My apologies for the paucity of recent posts, friends.  The author of this blog has been smashing through the Chinese borderlands with North Korea, pen in hand, laden with a camera, now borne aloft on new experiences.

In the aftermath of this journey, there are scores of things I would like to say about North Korea and Chinese views of that state.  Along with a few of my extra photos, I will be offloading said views and first-hand accounts onto this blog in the coming weeks.   Fortunately, none of it involves 1. my being kidnapped or 2. walking across the border into North Korea.  (As for 1., I was momentarily trapped in a cab by some miscreants who claimed to be Uighur terrorists at about midnight one evening on the outskirts of Yanji; fortunately I muscled and talked my way out of this situation without relinquishing funds or dignity and was fine.  And they were Han, not Uighurs.  And, as for the second point, although I was very close most of the time to North Korea, for anyone who is not a returning refugee bringing food or cash back home, crossing into that country without permission is both irrational and pointlessly dangerous.)
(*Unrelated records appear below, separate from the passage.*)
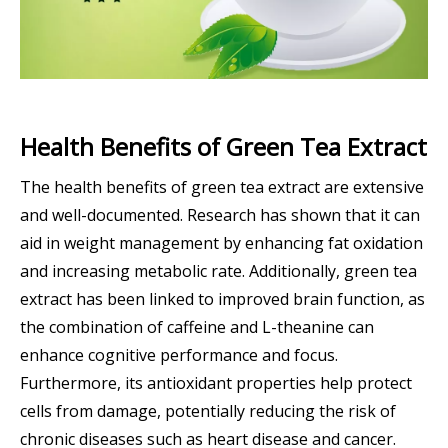
Health Benefits of Green Tea Extract
The health benefits of green tea extract are extensive
and well-documented. Research has shown that it can
aid in weight management by enhancing fat oxidation
and increasing metabolic rate. Additionally, green tea
extract has been linked to improved brain function, as
the combination of caffeine and L-theanine can
enhance cognitive performance and focus.
Furthermore, its antioxidant properties help protect
cells from damage, potentially reducing the risk of
chronic diseases such as heart disease and cancer.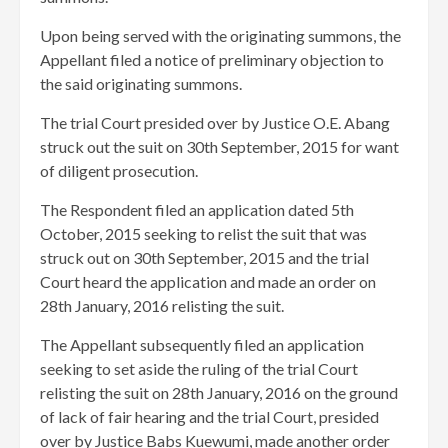
Upon being served with the originating summons, the
Appellant filed a notice of preliminary objection to
the said originating summons.
The trial Court presided over by Justice O.E. Abang
struck out the suit on 30th September, 2015 for want
of diligent prosecution.
The Respondent filed an application dated 5th
October, 2015 seeking to relist the suit that was
struck out on 30th September, 2015 and the trial
Court heard the application and made an order on
28th January, 2016 relisting the suit.
The Appellant subsequently filed an application
seeking to set aside the ruling of the trial Court
relisting the suit on 28th January, 2016 on the ground
of lack of fair hearing and the trial Court, presided
over by Justice Babs Kuewumi, made another order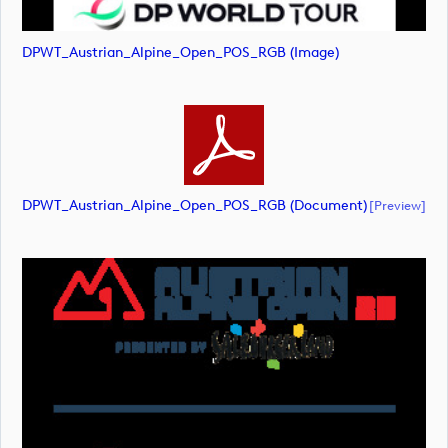
DPWT_Austrian_Alpine_Open_POS_RGB (image)
DPWT_Austrian_Alpine_Open_POS_RGB (document)
[preview]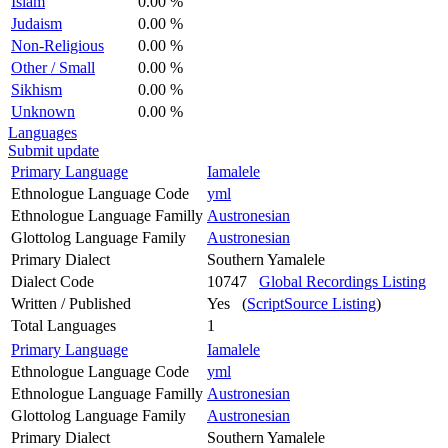
Islam
0.00 %
Judaism
0.00 %
Non-Religious
0.00 %
Other / Small
0.00 %
Sikhism
0.00 %
Unknown
0.00 %
Languages
Submit update
Primary Language
Iamalele
Ethnologue Language Code
yml
Ethnologue Language Familly
Austronesian
Glottolog Language Family
Austronesian
Primary Dialect
Southern Yamalele
Dialect Code
10747
Global Recordings Listing
Written / Published
Yes (
ScriptSource Listing
)
Total Languages
1
Primary Language
Iamalele
Ethnologue Language Code
yml
Ethnologue Language Familly
Austronesian
Glottolog Language Family
Austronesian
Primary Dialect
Southern Yamalele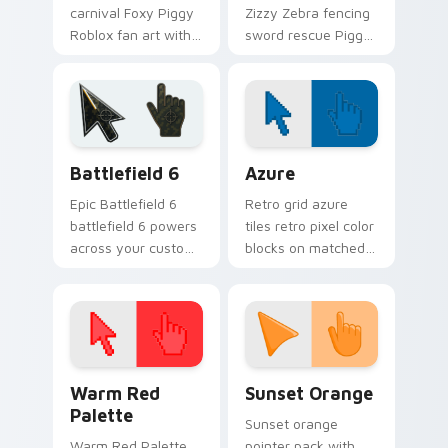
carnival Foxy Piggy
Zizzy Zebra fencing
Roblox fan art with
sword rescue Piggy
Piggy Clowny slides
Roblox fan art
across your pointer
equips your custom
pair with Robux
cursor pointer with
custom cursor
Roblox game
charm.
desktop flair.
Battlefield 6 custom cursor pack preview for Chro
Color Pixels Blue & Cyan cu
Battlefield 6
Azure
Epic Battlefield 6
Retro grid azure
battlefield 6 powers
tiles retro pixel color
across your custom
blocks on matched
cursor pointer and
custom cursor clicks
click pair today.
with 8-bit charm.
Color Pixels Red & Pink custom cursor collection pr
Sunset Orange custom curs
Warm Red
Sunset Orange
Palette
Sunset orange
Warm Red Palette
pointer pack with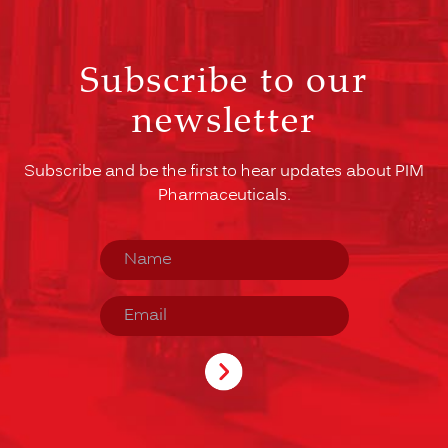
Subscribe to our
newsletter
Subscribe and be the first to hear updates about PIM
Pharmaceuticals.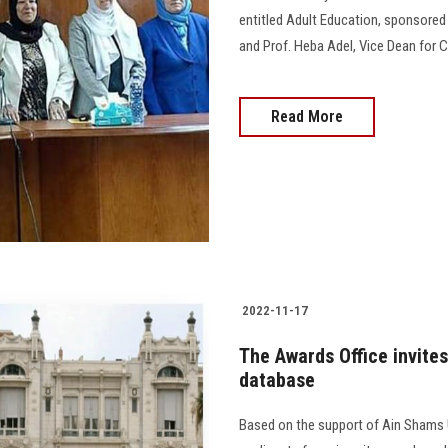
entitled Adult Education, sponsored b
and Prof. Heba Adel, Vice Dean for C
Read More
2022-11-17
The Awards Office invites
database
Based on the support of Ain Shams Un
In all, it was a lovely journey and I am looking forward with great anticipation to describing it further, along with further analysis of related geo-political issues, most of all that badly misunderstood and changing rubric of Sino- North Korean relations.

And some local descriptions of areas such as Ji’an, Linjiang, Changbai Automous Korean County, Yanji, and that Russianized outpost of Hunchun.

Today, following a 36-hour stint back in Beijing to clamber my way through a gang of Huadong Shifan University scholars and collect an armful of documents from the Foreign Ministry Archive, I am now tasting the fruits of internet liberty and the abundance of newspapers which are the domain of the Bundesrepublik, e.g., Deutschland, e.g., Germany.  Yesterday Frankfurt, today Hamburg, tomorrow Berlin.

Finally, a bit of inspiration from Eliezer Gurarie, our favorite scientist in Helsinki/Seattle, whose offering prompted me to return to the blogging method, and to do so forthwith:

the trickle of data oozing through the cracks in the great firewall has gone calando, calando, calando to an deafening fermata, not unlike sightings of the baiji in the long water of the golden sands.

is it the perturbations among the arid sands of the sinic occident?  or in the febrile jungle of the cathcartian heart?  these are the questions that haunt us here, perched in the glass aeries of academe in helsingfors, looking eastward through warm winds, fanciful thunderrolls and heavy baltic mists.

in any case, the silence, we hope, will be broken.

And it has now been broken indeed, not with a Mahlerian thunderclap, but with a modest post, of modest means, tapped out in the modest corner of a Hamburg train station…

1 Comment

  1. Looking forward to your revelations about China/NK relations; in speaking with many and reading much, I also have been mulling that over lately.